EXERCISE DESCRIPTION ::
Among the lines below, count those with "高级调试". Give only the number.

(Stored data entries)
================================

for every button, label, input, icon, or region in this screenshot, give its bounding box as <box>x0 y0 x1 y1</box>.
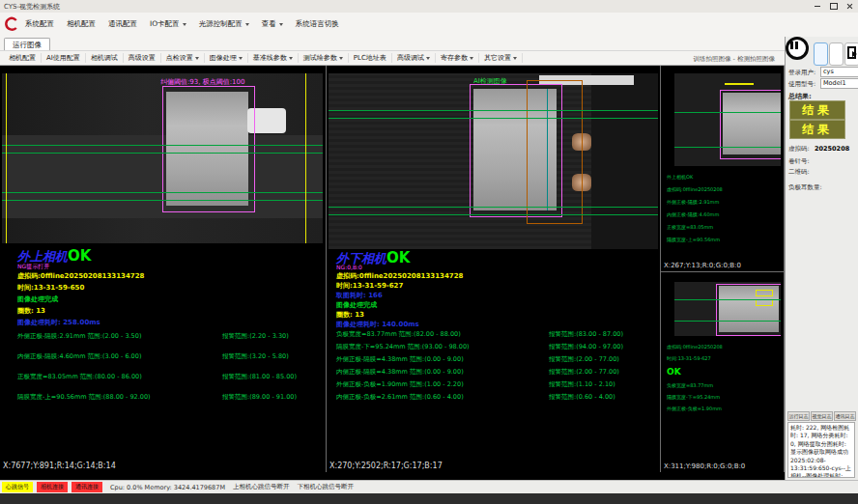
tab-strip: 运行图像 <box>0 37 858 50</box>
edge-marker-line <box>305 73 306 243</box>
exit-button[interactable] <box>844 42 858 66</box>
measure-line <box>329 118 658 119</box>
menu-language-switch[interactable]: 系统语言切换 <box>296 19 339 29</box>
lower-thumbnail-image[interactable] <box>674 282 781 336</box>
log-tab-comm[interactable]: 通讯日志 <box>834 411 856 421</box>
menu-io-config[interactable]: IO卡配置 <box>150 19 186 29</box>
tool-label: 图像处理 <box>210 53 237 63</box>
proc-time-line: 图像处理耗时: 258.00ms <box>17 318 100 327</box>
tool-label: 高级调试 <box>397 53 424 63</box>
menu-system-config[interactable]: 系统配置 <box>25 19 54 29</box>
tab-run-image[interactable]: 运行图像 <box>4 38 50 51</box>
turns-line: 圈数: 13 <box>336 310 364 320</box>
tool-label: 基准线参数 <box>253 53 287 63</box>
measurement-text: 外侧正极-隔膜:2.91mm 范围:(2.00 - 3.50) <box>17 332 141 341</box>
log-tab-vision[interactable]: 视觉日志 <box>811 411 833 421</box>
result-display-1: 结果 <box>789 100 845 120</box>
window-title: CYS-视觉检测系统 <box>0 2 809 12</box>
close-button[interactable] <box>842 1 858 12</box>
mini-log-line: 虚拟码:0ffline20250208 <box>667 344 723 350</box>
measurement-text: 内侧正极-隔膜:4.60mm 范围:(3.00 - 6.00) <box>17 352 141 361</box>
tool-label: PLC地址表 <box>354 53 386 63</box>
minimize-button[interactable] <box>809 1 825 12</box>
ng-hint: NG:0,B:0 <box>336 264 362 270</box>
tool-advanced-debug[interactable]: 高级调试 <box>392 53 436 63</box>
menu-camera-config[interactable]: 相机配置 <box>67 19 96 29</box>
lower-thumbnail-panel: 虚拟码:0ffline20250208 时间:13-31-59-627 OK 负… <box>661 272 785 472</box>
measure-line <box>329 110 658 111</box>
mini-log-line: 正极宽度=83.05mm <box>667 224 713 230</box>
measure-line <box>2 145 323 146</box>
measure-line <box>2 192 323 193</box>
model-field[interactable]: Model1 <box>820 78 858 89</box>
alarm-range-text: 报警范围:(1.10 - 2.10) <box>549 380 615 389</box>
tool-camera-debug[interactable]: 相机调试 <box>86 53 124 63</box>
log-text-area[interactable]: 耗时: 222, 网络检图耗时: 17, 网络分类耗时: 0, 网络提取分图耗时… <box>787 422 855 478</box>
menu-label: 查看 <box>262 19 276 29</box>
tool-ai-config[interactable]: AI使用配置 <box>42 53 86 63</box>
menu-bar: 系统配置 相机配置 通讯配置 IO卡配置 光源控制配置 查看 系统语言切换 <box>0 13 858 38</box>
tool-advanced-settings[interactable]: 高级设置 <box>124 53 161 63</box>
virtual-code-label: 虚拟码: <box>788 145 810 154</box>
mini-log-line: 隔膜宽度-上=90.56mm <box>667 237 720 242</box>
tool-label: 点检设置 <box>166 53 193 63</box>
mini-log-line: 隔膜宽度-下=95.24mm <box>667 394 720 400</box>
ng-hint: NG提示打开 <box>17 263 49 271</box>
tool-image-processing[interactable]: 图像处理 <box>205 53 248 63</box>
upper-thumbnail-image[interactable] <box>674 73 781 166</box>
time-line: 时间:13-31-59-650 <box>17 283 84 293</box>
log-tab-run[interactable]: 运行日志 <box>787 411 810 421</box>
tool-label: 其它设置 <box>484 53 511 63</box>
menu-view[interactable]: 查看 <box>262 19 283 29</box>
status-bar: 心跳信号 相机连接 通讯连接 Cpu: 0.0% Memory: 3424.41… <box>0 480 858 493</box>
measurement-text: 内侧正极-隔膜=4.38mm 范围:(0.00 - 9.00) <box>336 368 464 377</box>
ai-roi-rect <box>527 80 583 224</box>
mini-log-line: 内侧正极-隔膜:4.60mm <box>667 211 719 217</box>
dropdown-arrow-icon <box>513 57 517 60</box>
menu-light-config[interactable]: 光源控制配置 <box>199 19 249 29</box>
tool-register-params[interactable]: 寄存参数 <box>436 53 479 63</box>
heartbeat-badge: 心跳信号 <box>2 482 33 492</box>
measure-line <box>674 112 781 113</box>
app-logo-icon <box>4 16 19 32</box>
pixel-coords-readout: X:267;Y:13;R:0;G:0;B:0 <box>664 262 741 269</box>
threshold-overlay-text: 纠偏阈值:93, 极点阈值:100 <box>160 77 244 87</box>
pause-icon <box>795 42 798 49</box>
tool-other-settings[interactable]: 其它设置 <box>479 53 523 63</box>
title-bar: CYS-视觉检测系统 <box>0 0 858 14</box>
user-manage-button[interactable] <box>829 42 844 66</box>
exit-arrow-icon <box>852 51 857 57</box>
alarm-range-text: 报警范围:(89.00 - 91.00) <box>222 393 297 402</box>
menu-comm-config[interactable]: 通讯配置 <box>108 19 137 29</box>
maximize-button[interactable] <box>825 1 842 12</box>
mini-log-line: 虚拟码:0ffline20250208 <box>667 186 723 192</box>
camera-name: 外上相机 <box>17 249 68 264</box>
tool-label: 相机调试 <box>91 53 118 63</box>
tool-plc-address[interactable]: PLC地址表 <box>349 53 392 63</box>
tool-test-params[interactable]: 测试绘参数 <box>299 53 349 63</box>
upper-camera-heartbeat-text: 上相机心跳信号断开 <box>233 483 290 491</box>
dropdown-arrow-icon <box>289 57 293 60</box>
tool-spot-check[interactable]: 点检设置 <box>161 53 205 63</box>
pixel-coords-readout: X:311;Y:980;R:0;G:0;B:0 <box>664 462 745 470</box>
lower-camera-image[interactable]: AI检测图像 <box>329 73 658 249</box>
grab-time-line: 取图耗时: 166 <box>336 291 383 300</box>
dropdown-arrow-icon <box>245 23 249 26</box>
tool-baseline-params[interactable]: 基准线参数 <box>248 53 299 63</box>
menu-label: 光源控制配置 <box>199 19 243 29</box>
upper-camera-image[interactable]: 纠偏阈值:93, 极点阈值:100 <box>2 73 323 243</box>
upper-thumbnail-panel: 外上相机OK 虚拟码:0ffline20250208 外侧正极-隔膜:2.91m… <box>661 66 785 272</box>
neg-tab-count-label: 负极耳数量: <box>788 183 822 192</box>
tool-camera-config[interactable]: 相机配置 <box>4 53 42 63</box>
pause-button[interactable] <box>786 37 809 60</box>
login-user-field[interactable]: cys <box>820 67 858 77</box>
status-ok: OK <box>68 247 91 265</box>
login-user-button[interactable] <box>814 42 828 66</box>
measure-line <box>329 207 658 208</box>
right-sidebar: 登录用户: cys 使用型号: Model1 总结果: 结果 结果 虚拟码: 2… <box>785 37 858 480</box>
menu-label: 相机配置 <box>67 19 96 29</box>
measurement-text: 外侧正极-隔膜=4.38mm 范围:(0.00 - 9.00) <box>336 355 464 364</box>
close-icon <box>846 3 853 10</box>
virtual-code-line: 虚拟码:0ffline20250208133134728 <box>336 271 463 281</box>
measure-line <box>2 200 323 201</box>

================================

ANSWER FOR THE TASK ::
2